*EXERCISE GOAL*
Retype, word for word, each line between the lines holding "You are a GUI" and "Español (704, 25)", inclusive, and leave the rest of the data alone.

*DATASET RECORDS*

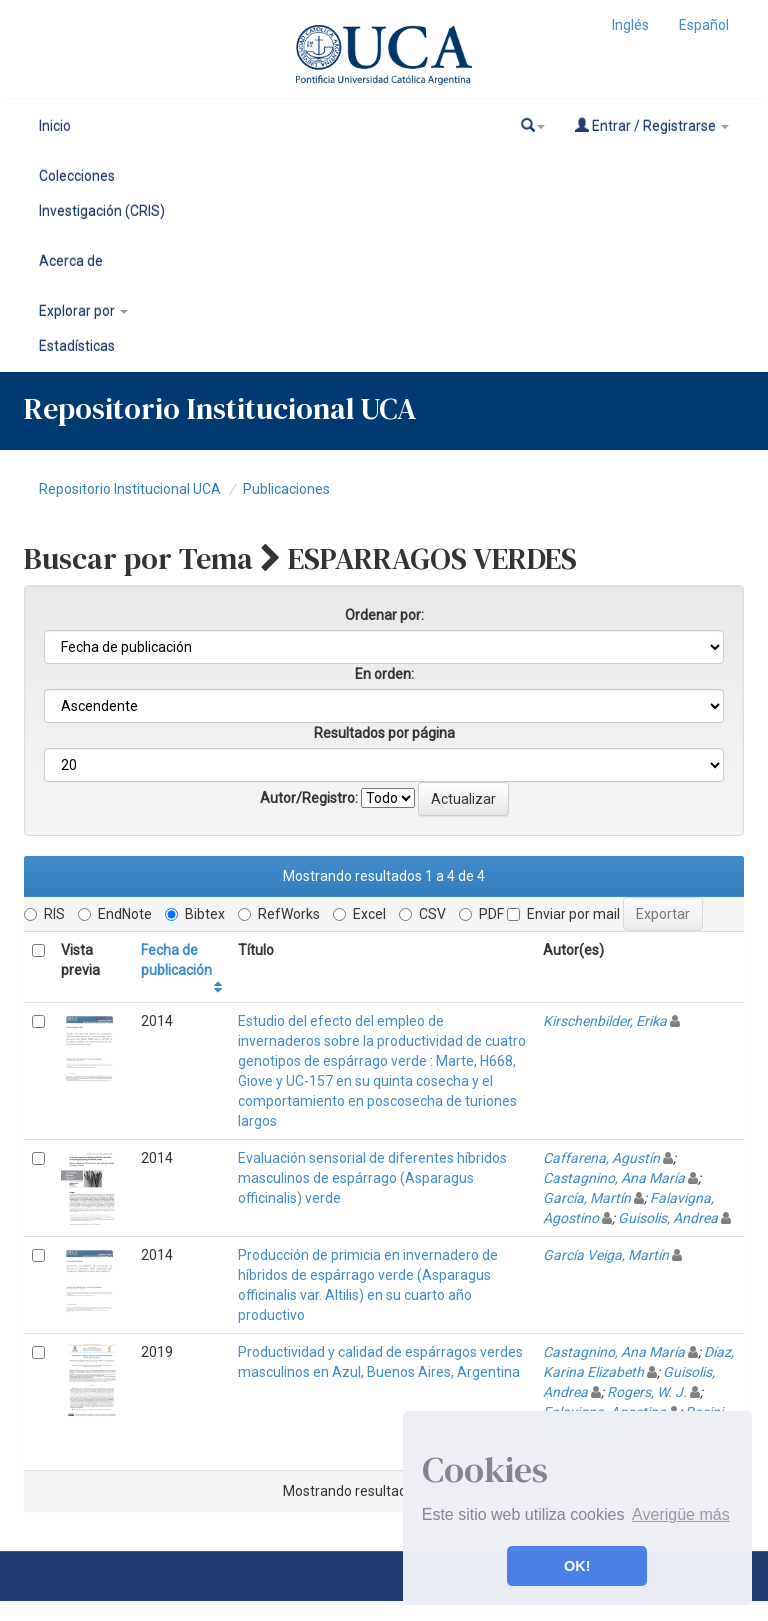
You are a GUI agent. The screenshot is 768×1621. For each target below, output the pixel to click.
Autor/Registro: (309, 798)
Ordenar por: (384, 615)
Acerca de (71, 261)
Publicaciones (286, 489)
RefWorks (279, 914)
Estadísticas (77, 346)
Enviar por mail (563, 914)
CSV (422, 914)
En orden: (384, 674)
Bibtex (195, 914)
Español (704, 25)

---

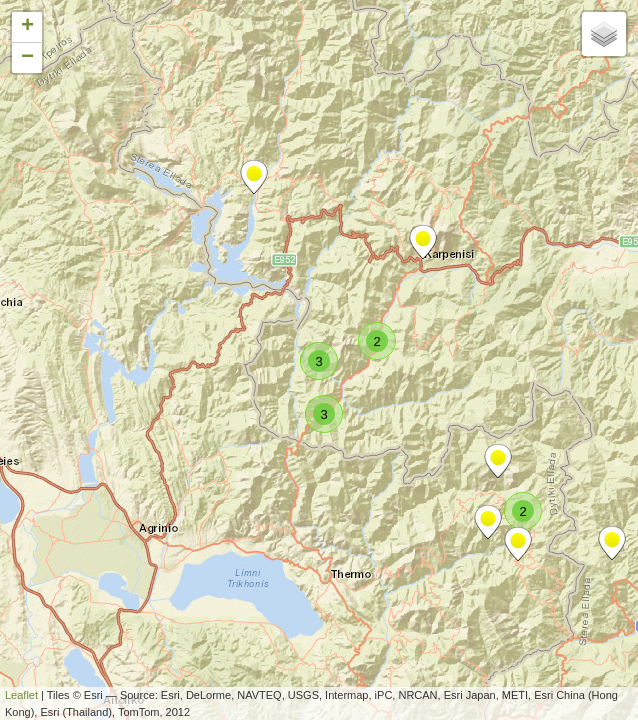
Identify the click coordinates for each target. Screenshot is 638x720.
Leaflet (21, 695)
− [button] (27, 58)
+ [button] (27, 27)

*ANSWER TO THIS EXERCISE*
You are a GUI agent. The screenshot is 768×1621. For each target below, output the pixel to click.
Autor/Registro: (309, 798)
Ordenar por: (384, 615)
Acerca de (71, 261)
Publicaciones (286, 489)
RefWorks (279, 914)
Estadísticas (77, 346)
Enviar por mail (563, 914)
CSV (422, 914)
En orden: (384, 674)
Bibtex (195, 914)
Español (704, 25)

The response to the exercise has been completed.